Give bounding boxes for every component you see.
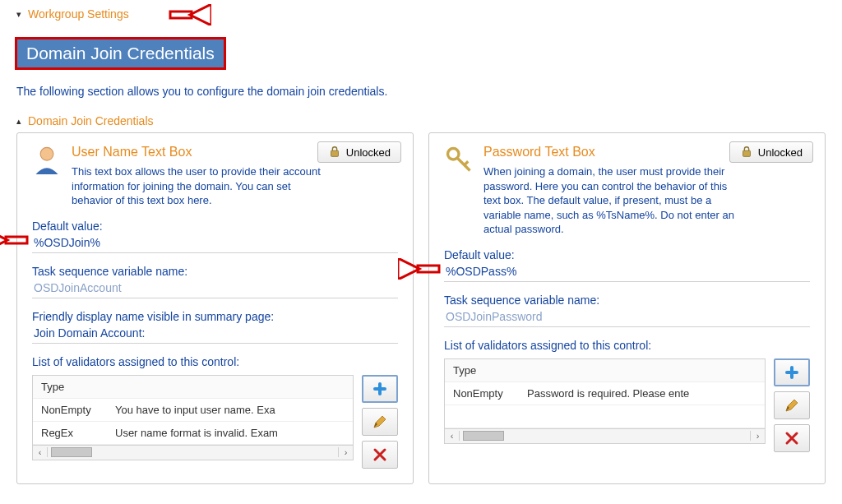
- plus-icon: [372, 381, 388, 397]
- col-type: Type: [33, 376, 107, 399]
- panel-desc: This text box allows the user to provide…: [72, 164, 324, 208]
- validators-table[interactable]: Type NonEmptyYou have to input user name…: [32, 375, 354, 460]
- annotation-arrow: [0, 229, 29, 251]
- friendly-input[interactable]: [32, 323, 398, 344]
- tsv-input[interactable]: [444, 307, 810, 327]
- x-icon: [372, 447, 387, 462]
- pencil-icon: [372, 414, 387, 429]
- delete-validator-button[interactable]: [362, 441, 398, 469]
- domain-join-credentials-expander[interactable]: Domain Join Credentials: [28, 114, 154, 127]
- tsv-label: Task sequence variable name:: [32, 265, 398, 278]
- plus-icon: [784, 364, 800, 381]
- panel-desc: When joining a domain, the user must pro…: [483, 164, 736, 237]
- table-row[interactable]: NonEmptyYou have to input user name. Exa: [33, 398, 353, 421]
- friendly-label: Friendly display name visible in summary…: [32, 310, 398, 323]
- h-scrollbar[interactable]: ‹›: [33, 445, 353, 460]
- section-intro: The following section allows you to conf…: [16, 85, 826, 98]
- default-value-input[interactable]: [444, 261, 810, 282]
- caret-down-icon: ▾: [16, 9, 21, 20]
- edit-validator-button[interactable]: [362, 408, 398, 436]
- lock-icon: [740, 146, 753, 159]
- unlock-button[interactable]: Unlocked: [317, 141, 401, 163]
- keys-icon: [444, 145, 474, 174]
- add-validator-button[interactable]: [362, 375, 398, 403]
- unlock-label: Unlocked: [758, 146, 803, 159]
- delete-validator-button[interactable]: [774, 424, 810, 452]
- panel-title: User Name Text Box: [72, 145, 324, 160]
- table-row[interactable]: RegExUser name format is invalid. Exam: [33, 421, 353, 444]
- default-value-label: Default value:: [444, 248, 810, 261]
- default-value-label: Default value:: [32, 220, 398, 233]
- user-icon: [32, 145, 62, 174]
- pencil-icon: [784, 398, 799, 413]
- table-row[interactable]: NonEmptyPassword is required. Please ent…: [445, 381, 765, 405]
- col-type: Type: [445, 359, 519, 382]
- caret-up-icon: ▴: [16, 116, 21, 127]
- tsv-label: Task sequence variable name:: [444, 294, 810, 307]
- add-validator-button[interactable]: [774, 358, 810, 386]
- validators-label: List of validators assigned to this cont…: [32, 355, 398, 368]
- h-scrollbar[interactable]: ‹›: [445, 428, 765, 443]
- workgroup-settings-expander[interactable]: Workgroup Settings: [28, 7, 129, 21]
- tsv-input[interactable]: [32, 278, 398, 298]
- unlock-label: Unlocked: [346, 146, 391, 159]
- annotation-arrow: [169, 4, 211, 25]
- panel-title: Password Text Box: [483, 145, 736, 160]
- username-panel: Unlocked User Name Text Box This text bo…: [16, 132, 414, 484]
- unlock-button[interactable]: Unlocked: [729, 141, 813, 163]
- edit-validator-button[interactable]: [774, 391, 810, 419]
- default-value-input[interactable]: [32, 233, 398, 253]
- lock-icon: [328, 146, 341, 159]
- password-panel: Unlocked Password Text Box When joining …: [428, 132, 826, 484]
- section-banner: Domain Join Credentials: [16, 39, 224, 68]
- x-icon: [784, 431, 799, 446]
- validators-table[interactable]: Type NonEmptyPassword is required. Pleas…: [444, 358, 766, 444]
- validators-label: List of validators assigned to this cont…: [444, 339, 810, 352]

────────

Task prompt
Output the full material exactly as given, without its pictures.

Output of the exercise
Give bounding boxes for every component you see.
- plus-icon: [372, 381, 388, 397]
- col-type: Type: [33, 376, 107, 399]
- panel-desc: This text box allows the user to provide…: [72, 164, 324, 208]
- validators-table[interactable]: Type NonEmptyYou have to input user name…: [32, 375, 354, 460]
- annotation-arrow: [0, 229, 29, 251]
- friendly-input[interactable]: [32, 323, 398, 344]
- tsv-input[interactable]: [444, 307, 810, 327]
- x-icon: [372, 447, 387, 462]
- pencil-icon: [372, 414, 387, 429]
- delete-validator-button[interactable]: [362, 441, 398, 469]
- domain-join-credentials-expander[interactable]: Domain Join Credentials: [28, 114, 154, 127]
- tsv-label: Task sequence variable name:: [32, 265, 398, 278]
- plus-icon: [784, 364, 800, 381]
- panel-desc: When joining a domain, the user must pro…: [483, 164, 736, 237]
- table-row[interactable]: NonEmptyYou have to input user name. Exa: [33, 398, 353, 421]
- friendly-label: Friendly display name visible in summary…: [32, 310, 398, 323]
- h-scrollbar[interactable]: ‹›: [33, 445, 353, 460]
- section-intro: The following section allows you to conf…: [16, 85, 826, 98]
- default-value-input[interactable]: [444, 261, 810, 282]
- caret-down-icon: ▾: [16, 9, 21, 20]
- edit-validator-button[interactable]: [362, 408, 398, 436]
- lock-icon: [740, 146, 753, 159]
- unlock-button[interactable]: Unlocked: [317, 141, 401, 163]
- keys-icon: [444, 145, 474, 174]
- add-validator-button[interactable]: [362, 375, 398, 403]
- unlock-label: Unlocked: [758, 146, 803, 159]
- delete-validator-button[interactable]: [774, 424, 810, 452]
- panel-title: User Name Text Box: [72, 145, 324, 160]
- table-row[interactable]: RegExUser name format is invalid. Exam: [33, 421, 353, 444]
- default-value-label: Default value:: [444, 248, 810, 261]
- default-value-label: Default value:: [32, 220, 398, 233]
- user-icon: [32, 145, 62, 174]
- pencil-icon: [784, 398, 799, 413]
- table-row[interactable]: NonEmptyPassword is required. Please ent…: [445, 381, 765, 405]
- col-type: Type: [445, 359, 519, 382]
- caret-up-icon: ▴: [16, 116, 21, 127]
- tsv-label: Task sequence variable name:: [444, 294, 810, 307]
- add-validator-button[interactable]: [774, 358, 810, 386]
- validators-label: List of validators assigned to this cont…: [32, 355, 398, 368]
- h-scrollbar[interactable]: ‹›: [445, 428, 765, 443]
- workgroup-settings-expander[interactable]: Workgroup Settings: [28, 7, 129, 21]
- tsv-input[interactable]: [32, 278, 398, 298]
- unlock-label: Unlocked: [346, 146, 391, 159]
- annotation-arrow: [169, 4, 211, 25]
- panel-title: Password Text Box: [483, 145, 736, 160]
- username-panel: Unlocked User Name Text Box This text bo…: [16, 132, 414, 484]
- unlock-button[interactable]: Unlocked: [729, 141, 813, 163]
- edit-validator-button[interactable]: [774, 391, 810, 419]
- default-value-input[interactable]: [32, 233, 398, 253]
- lock-icon: [328, 146, 341, 159]
- password-panel: Unlocked Password Text Box When joining …: [428, 132, 826, 484]
- section-banner: Domain Join Credentials: [16, 39, 224, 68]
- x-icon: [784, 431, 799, 446]
- validators-table[interactable]: Type NonEmptyPassword is required. Pleas…: [444, 358, 766, 444]
- validators-label: List of validators assigned to this cont…: [444, 339, 810, 352]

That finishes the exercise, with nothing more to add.